D’abord, la pensée identitaire, qui règne en maître à Madagascar et en Afrique, et qui dit en quelque sorte que nous sommes les plus beaux, les meilleurs, et qu’il ne faut absolument toucher à rien de ce que nous avons toujours été mais le perpétuer à l’infini seulement. Ensuite, la pensée révolutionnaire, qui met sur le dos de l’autre toute la misère d’ici, tissant un discours foireux puisé dans un désir fallacieux d’indépendance. Deux discours, deux pensées, qui ont posé la base idéologique du geste du Hutu sortant les coupecoupes pour massacrer, dans la région du Grand Lac, au Rwanda, en 1994, les Tutsi. Deux discours présents dans toutes les bouches africaines et en particulier malgaches posant la probabilité certaine, dans tous nos pays, du chaos le plus brutal.
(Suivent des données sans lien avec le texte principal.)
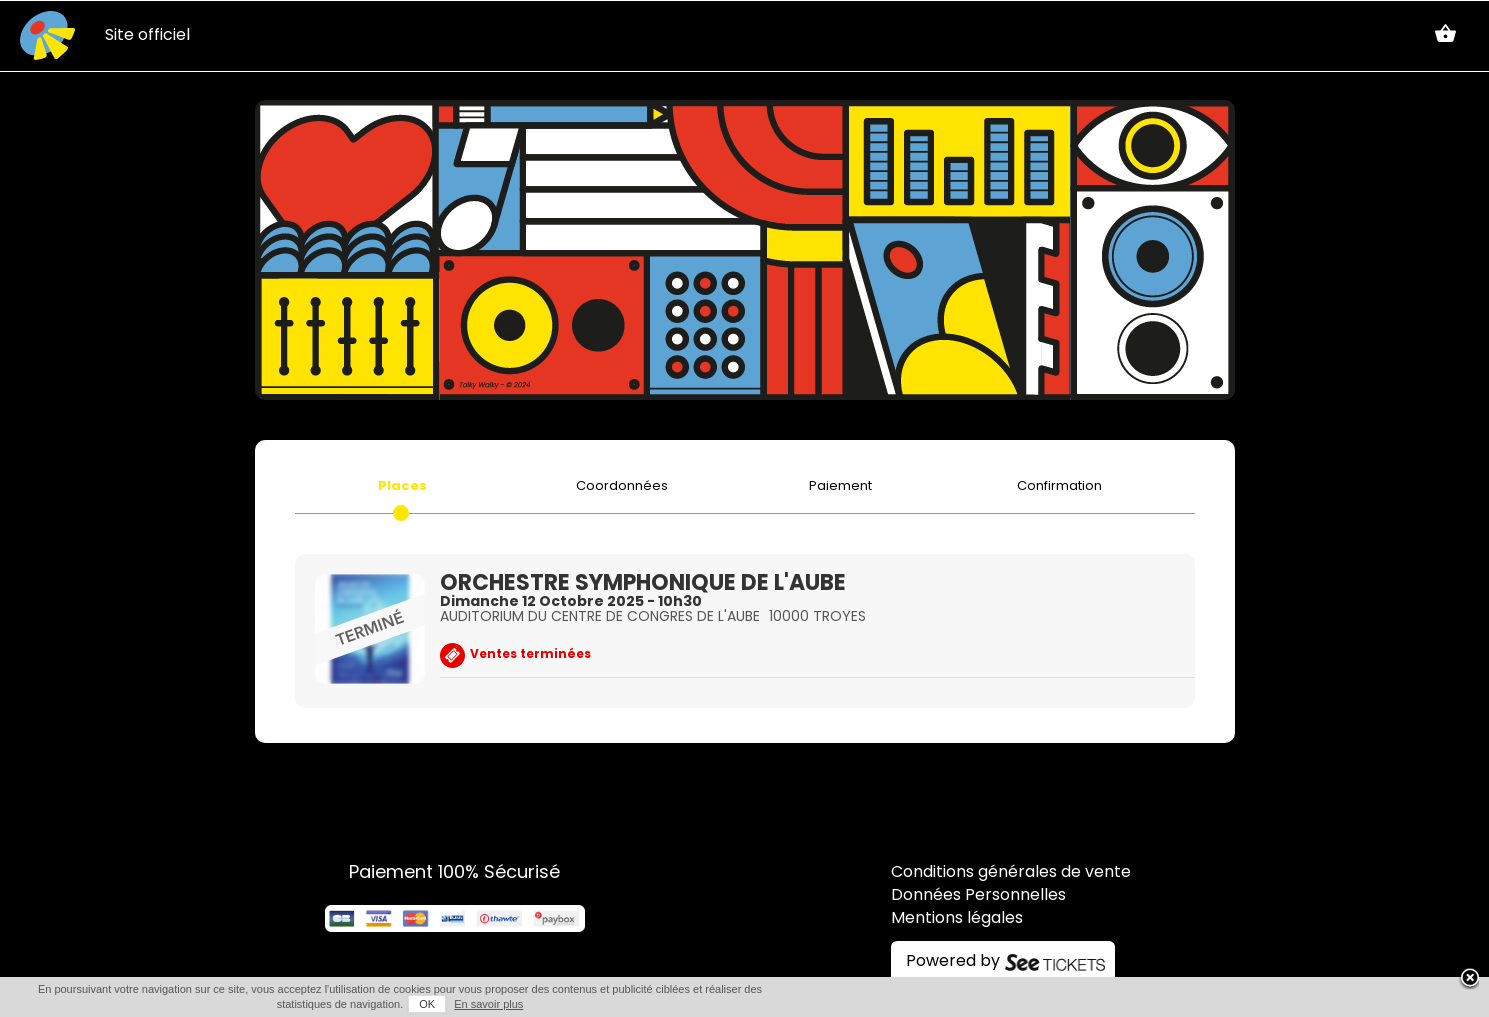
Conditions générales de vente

Et pourtant, à partir du moment où une pensée raisonne la mort de l’humain, elle est tout bonnement caduque, elle ne vaut plus rien. Ainsi tout discours identitaire ou révolutionnaire, malgré qu’il soit ressassé à l’infini, à partir d’avril 1994, date du début du génocide rwandais, n’a plus aucun fondement. Il faut dès lors à l’Africain, et au Malgache en particulier, repenser l’homme et l’Africain, le monde et l’Afrique.

Car « le génocide rend pleinement humain l’Africain, voilà le tragique paradoxe. C’est que, rupture paradigmatique avec deux cent ans de pensées africaine, africaniste et africanisante qui longtemps ont entendu «l’Africain» comme quelqu’un de particulier, d’extraordinaire, il est l’entrée fracassante de celui-ci dans l’humanité simple, c’est à dire fautive » (P.33). Oui l’Africain est désormais l’égal de l’Européen, et inversement, parce que la Shoah, parce que le Rwanda.

L’EXIGENCE D’UNE NOUVELLE PENSÉE

À partir de cet instant zéro du génocide, une exigence de pensée nouvelle s’impose à l’Afrique. Sartre a été étranglé par les cadavres éparpillés dans les rues rwandaises. Son Orphée noir s’est suicidé ou plutôt est devenu fou et a massacré le noir comme lui. Dès lors, Sartre est complice! Il a formulé dans la préface de cette fameuse anthologie de Senghor une pensée tout à la fois identitaire et révoltée. Il a posé la différence de l’Afrique. « Le nègre ne peut […] réclamer pour lui cette abstraite humanité incolore : il est noir ». Que Sartre s’étouffe.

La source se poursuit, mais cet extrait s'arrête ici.